Once you have synced everything you want to through the Special Folders preferences, you can explore the sharing and remote functions of your Transporter private cloud.
Sharing From Your Transporter Private Cloud
This is where the rubber hits the road on this unit. Thanks to Sam, I was able to get some good feedback on the end-user experience for those who don’t own a Transporter.
The Transporter can host files for sharing with those who don’t have their own Transporter or Transporter Sync units. Obviously, you wouldn’t want to demand that your clients buy hardware just so you can share files with them. This is why I decided to try the Transporter, so I was itching to find out how to do this.
Sharing a Single Document
Sharing a single document is fairly straight forward. You simply right click (or ctrl+click) on a file in the Transporter folder and use the contextual menu to create a link to the document. The link is then automatically copied to your clipboard so you can paste it into an email. Easy enough.
However, for those that receive the document, things get a bit clunky. The recipient is first asked to download and install the Transporter Downloader software. Here’s the notice that pops up in the recipient’s web browser:
Once the program is installed and the download completes, this is what the recipient will see:
While this seems simple, the resulting screen does not let the recipient simply open the file with a double-click. To find out where the file is, he or she has to click on the small settings button (the light switch above, on a Mac) to find out where the app is saving files, then navigate to that folder to get the file.
Sharing a Folder
The sharing of a folder is a bit more complicated on both ends. As the sharer, you can either use the Management Console or create a shared folder from the desktop software (either through the Transporter Folder contextual menu or the software itself). In either case, you are taken to the web interface to go through a few steps before you can share the folder and anything in it.
Once in the web interface, you will be asked to name the folder and give it a description. Once you do this, the folder shows up in your Transporter folder and you can fill it with the files you want to share. (Or if you share a folder already synced to your Transporter, it will already have files in it.) Once you create the shared folder, you have to invite those with whom you wish to share. If they already have a Transporter account set up, you can find them by name or email. Otherwise, click on the “Tell Your Friends” button in the Add/Remove People dialog box and add them by email.
Assuming you are inviting them for the first time, the recipient will get an email stating that you have shared a folder and that they will have to open a Transporter account:
I believe that this is done for security purposes (similarly, you need a Dropbox account to sync files through Dropbox). Once they have an account, they will then have their own Transporter folder with your shared folder in it. At that point, any changes to documents in that shared folder or any additions to that folder, will be available to all that were invited to share it.

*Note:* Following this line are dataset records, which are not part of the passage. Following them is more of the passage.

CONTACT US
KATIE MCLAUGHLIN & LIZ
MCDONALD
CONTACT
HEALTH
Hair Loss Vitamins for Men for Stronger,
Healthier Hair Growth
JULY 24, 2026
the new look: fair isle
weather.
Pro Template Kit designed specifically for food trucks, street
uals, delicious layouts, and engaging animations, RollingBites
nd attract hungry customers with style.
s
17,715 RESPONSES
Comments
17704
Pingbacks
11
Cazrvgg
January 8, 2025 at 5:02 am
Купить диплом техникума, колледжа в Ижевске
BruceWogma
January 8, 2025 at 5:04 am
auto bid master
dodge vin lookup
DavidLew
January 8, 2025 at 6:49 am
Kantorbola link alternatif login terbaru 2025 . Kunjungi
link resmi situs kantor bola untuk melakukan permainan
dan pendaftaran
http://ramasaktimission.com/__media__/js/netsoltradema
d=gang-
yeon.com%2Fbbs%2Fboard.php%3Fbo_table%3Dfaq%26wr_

To summarize, the set up for the end user to allow them to have access to either a single file or a folder is a bit of a hassle the first time they do it, but the experience is pretty smooth after that point. The folder sharing is easy, and once the folders are set up and your colleagues have accounts, file sharing is an easy and seamless experience.
Remote File Access
Another benefit of the Transporter is the easy remote file access from other computers, tablets, and smartphones. Download the desktop software to your laptop or another desktop computer, and you have access to all your synced files. Android and iPad users can download an app that will allow you to access your synced files, and you can selectively download individual files to your tablet or phone. The speed with which I was able to connect to the Transporter from my iPad was impressive through my home wi-fi.
Remote file access is what differentiates the Transporter folder from the Transporter Library come in. The basic difference is that the Transporter folder carries local copies of your files on your computer while the Transporter Library holds those files exclusively on the Transporter unit. This means that all files that are in the Transporter folder will also be cloned and stored on any laptop or desktop that works off of the same Transporter account, but files in the Transporter Library are not synced up.

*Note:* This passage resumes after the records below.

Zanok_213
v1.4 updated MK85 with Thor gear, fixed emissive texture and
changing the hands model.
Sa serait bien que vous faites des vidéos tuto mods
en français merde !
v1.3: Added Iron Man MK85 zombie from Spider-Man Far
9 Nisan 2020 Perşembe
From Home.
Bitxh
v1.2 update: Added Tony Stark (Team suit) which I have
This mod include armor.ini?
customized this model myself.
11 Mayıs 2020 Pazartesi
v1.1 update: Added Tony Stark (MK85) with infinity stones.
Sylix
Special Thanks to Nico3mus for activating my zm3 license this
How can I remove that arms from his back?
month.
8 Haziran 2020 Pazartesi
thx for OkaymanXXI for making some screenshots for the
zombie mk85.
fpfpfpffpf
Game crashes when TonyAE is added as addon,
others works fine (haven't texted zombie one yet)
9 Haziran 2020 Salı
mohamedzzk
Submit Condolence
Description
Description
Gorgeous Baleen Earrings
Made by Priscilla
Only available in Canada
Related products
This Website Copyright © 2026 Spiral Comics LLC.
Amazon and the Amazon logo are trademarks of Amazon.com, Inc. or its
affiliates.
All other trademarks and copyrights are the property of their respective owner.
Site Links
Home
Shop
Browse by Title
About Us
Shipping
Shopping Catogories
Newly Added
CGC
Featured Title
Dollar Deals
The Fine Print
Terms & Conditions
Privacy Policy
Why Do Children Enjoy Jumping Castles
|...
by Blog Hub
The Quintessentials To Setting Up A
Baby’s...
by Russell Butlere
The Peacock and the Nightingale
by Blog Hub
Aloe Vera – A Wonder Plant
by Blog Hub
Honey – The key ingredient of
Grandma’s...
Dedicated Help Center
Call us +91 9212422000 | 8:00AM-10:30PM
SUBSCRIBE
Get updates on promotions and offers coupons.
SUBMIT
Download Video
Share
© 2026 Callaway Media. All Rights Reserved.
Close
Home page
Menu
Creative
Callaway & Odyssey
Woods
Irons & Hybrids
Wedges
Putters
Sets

I have not tried this aspect out because my laptop is also my desktop at work so I don’t need to sync multiple computers, but I can see how using these two spaces wisely could allow easy access without hogging disk space on a remote computer.

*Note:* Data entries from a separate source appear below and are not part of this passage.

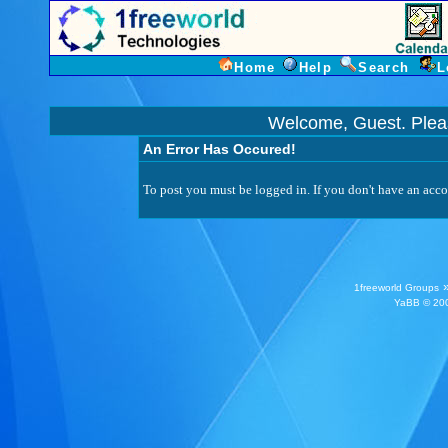
Home
Help
Search
L
Welcome, Guest. Ple
An Error Has Occured!
To post you must be logged in. If you don't have an accou
1freeworld Groups
YaBB
© 200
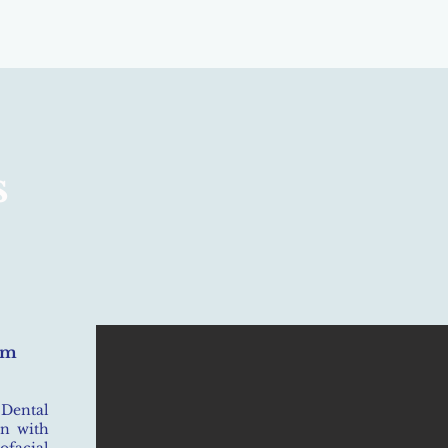
s
om
 Dental
on with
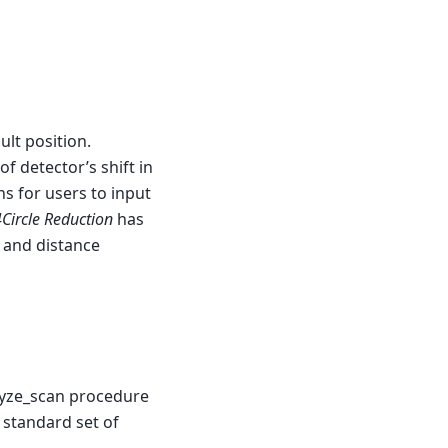
ult position.
f detector’s shift in
s for users to input
Circle Reduction
has
r and distance
lyze_scan procedure
 standard set of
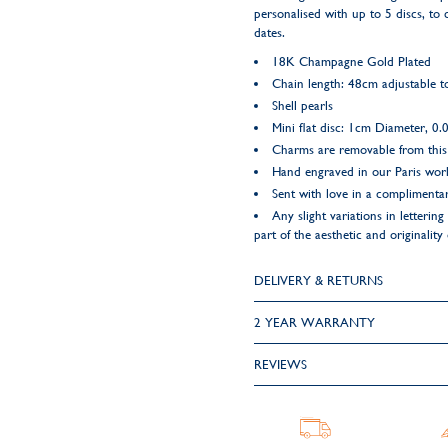
personalised with up to 5 discs, to 
dates.
18K Champagne Gold Plated
Chain length: 48cm adjustable 
Shell pearls
Mini flat disc: 1cm Diameter, 0
Charms are removable from this
Hand engraved in our Paris wo
Sent with love in a complimentar
Any slight variations in letteri
part of the aesthetic and originality
DELIVERY & RETURNS
2 YEAR WARRANTY
REVIEWS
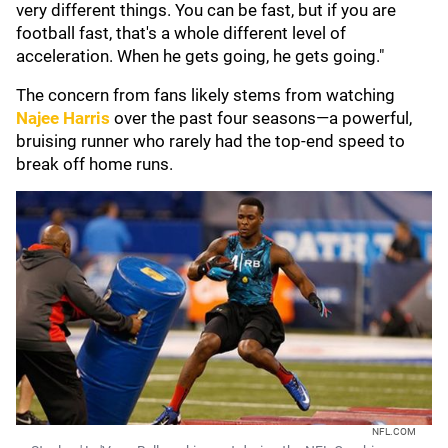
very different things. You can be fast, but if you are
football fast, that's a whole different level of
acceleration. When he gets going, he gets going."
The concern from fans likely stems from watching
Najee Harris
over the past four seasons—a powerful,
bruising runner who rarely had the top-end speed to
break off home runs.
NFL.COM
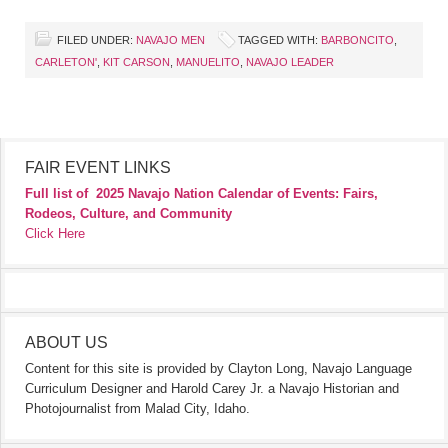
FILED UNDER:
NAVAJO MEN
TAGGED WITH:
BARBONCITO
,
CARLETON'
,
KIT CARSON
,
MANUELITO
,
NAVAJO LEADER
FAIR EVENT LINKS
Full list of
2025 Navajo Nation Calendar of Events: Fairs,
Rodeos, Culture, and Community
Click Here
ABOUT US
Content for this site is provided by Clayton Long, Navajo Language
Curriculum Designer and Harold Carey Jr. a Navajo Historian and
Photojournalist from Malad City, Idaho.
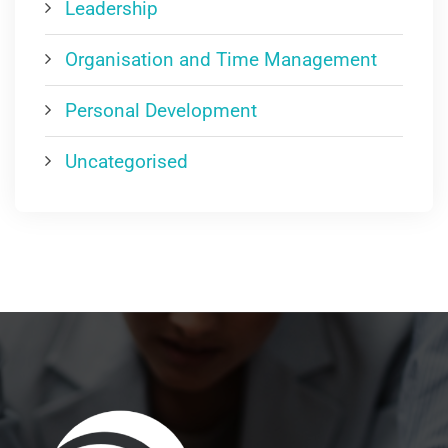
Leadership
Organisation and Time Management
Personal Development
Uncategorised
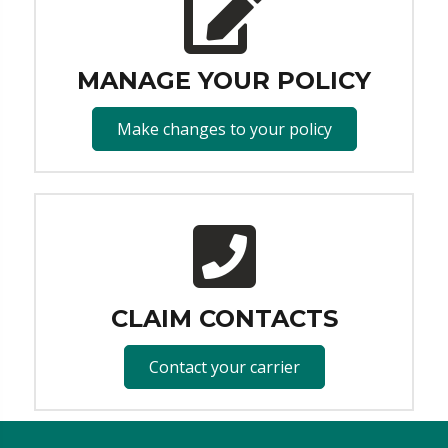
MANAGE YOUR POLICY
Make changes to your policy
CLAIM CONTACTS
Contact your carrier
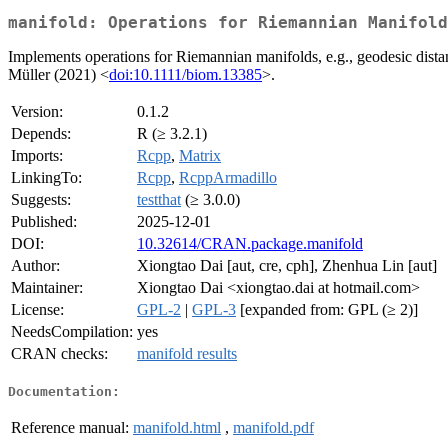
manifold: Operations for Riemannian Manifold
Implements operations for Riemannian manifolds, e.g., geodesic dista
Müller (2021) <
doi:10.1111/biom.13385
>.
Version:
0.1.2
Depends:
R (≥ 3.2.1)
Imports:
Rcpp
,
Matrix
LinkingTo:
Rcpp
,
RcppArmadillo
Suggests:
testthat
(≥ 3.0.0)
Published:
2025-12-01
DOI:
10.32614/CRAN.package.manifold
Author:
Xiongtao Dai [aut, cre, cph], Zhenhua Lin [aut]
Maintainer:
Xiongtao Dai <xiongtao.dai at hotmail.com>
License:
GPL-2
|
GPL-3
[expanded from: GPL (≥ 2)]
NeedsCompilation:
yes
CRAN checks:
manifold results
Documentation:
Reference manual:
manifold.html
,
manifold.pdf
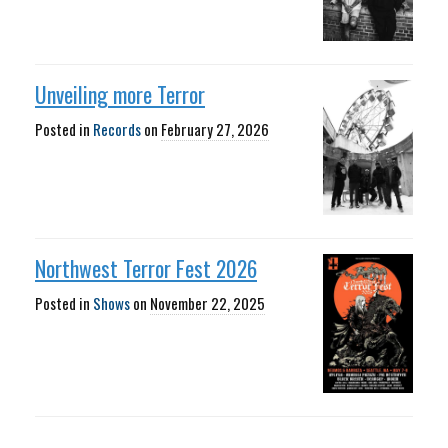
Unveiling more Terror
Posted in
Records
on
February 27, 2026
Northwest Terror Fest 2026
Posted in
Shows
on
November 22, 2025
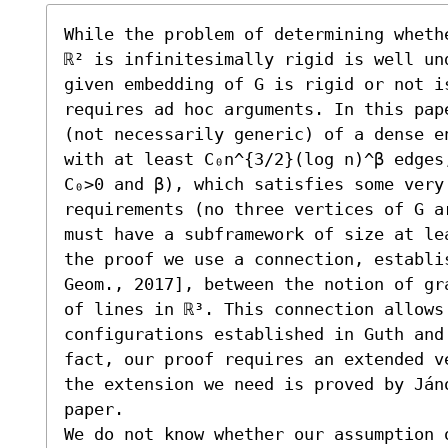
While the problem of determining wheth
ℝ² is infinitesimally rigid is well un
given embedding of G is rigid or not i
requires ad hoc arguments. In this pap
(not necessarily generic) of a dense e
with at least C₀n^{3/2}(log n)^β edges
C₀>0 and β), which satisfies some very 
requirements (no three vertices of G a
must have a subframework of size at le
the proof we use a connection, establi
Geom., 2017], between the notion of gr
of lines in ℝ³. This connection allows
configurations established in Guth and
fact, our proof requires an extended v
the extension we need is proved by Ján
paper.

We do not know whether our assumption 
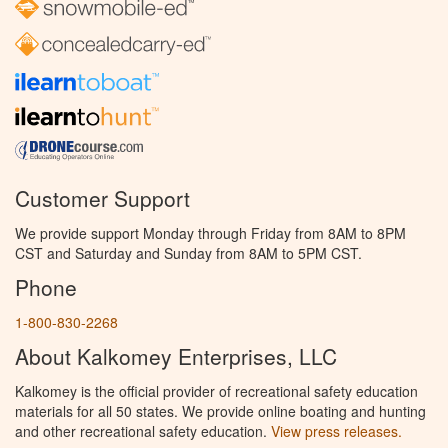
Customer Support
We provide support Monday through Friday from 8AM to 8PM
CST and Saturday and Sunday from 8AM to 5PM CST.
Phone
1-800-830-2268
About Kalkomey Enterprises, LLC
Kalkomey is the official provider of recreational safety education
materials for all 50 states. We provide online boating and hunting
and other recreational safety education.
View press releases.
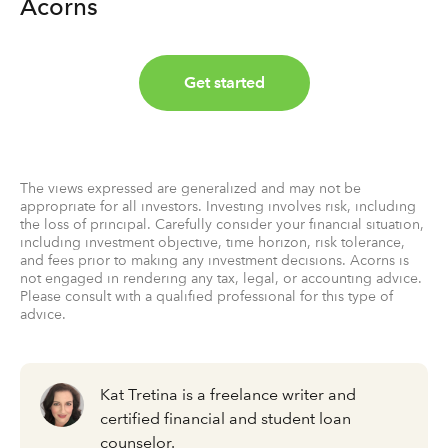
Acorns
Get started
The views expressed are generalized and may not be
appropriate for all investors. Investing involves risk, including
the loss of principal. Carefully consider your financial situation,
including investment objective, time horizon, risk tolerance,
and fees prior to making any investment decisions. Acorns is
not engaged in rendering any tax, legal, or accounting advice.
Please consult with a qualified professional for this type of
advice.
Kat Tretina is a freelance writer and
certified financial and student loan
counselor.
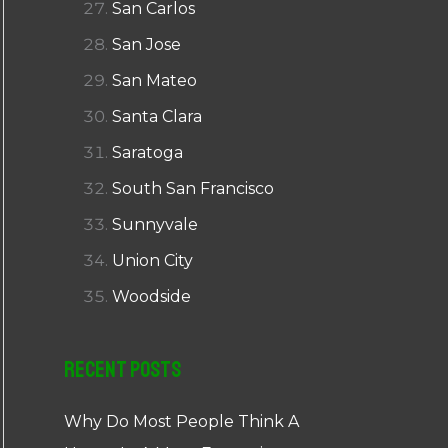
San Carlos
San Jose
San Mateo
Santa Clara
Saratoga
South San Francisco
Sunnyvale
Union City
Woodside
Recent Posts
Why Do Most People Think A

For a solo that is not always in the office, this easy remote access is a great feature that I plan to use a lot.
One feature that I haven’t used is the selective sync feature that allows remote users to decide which folders will be synced locally to their computers. According to Transporter, this is a per-computer method to save disk space, particularly for those hosted users (those without their own Transporter and no Transporter Library option from their end).
Another is the use of the Special Folders on multiple computers. Using Special Folders on multiple computers will merge all of the files in those folders from each computer to one central location. You can use this to sync all your documents on all of the computers that you use so that you can access them everywhere. Since I don’t use multiple computers for work, I haven’t tried this out.
My first run at the Transporter private cloud gave me a good impression, at least from my end. Installation is plug and play for the most part and file access from my tablet was simple. Any hiccups seem to occur on the hosted user’s end, and those are relatively minor interface issues that I assume will be fixed.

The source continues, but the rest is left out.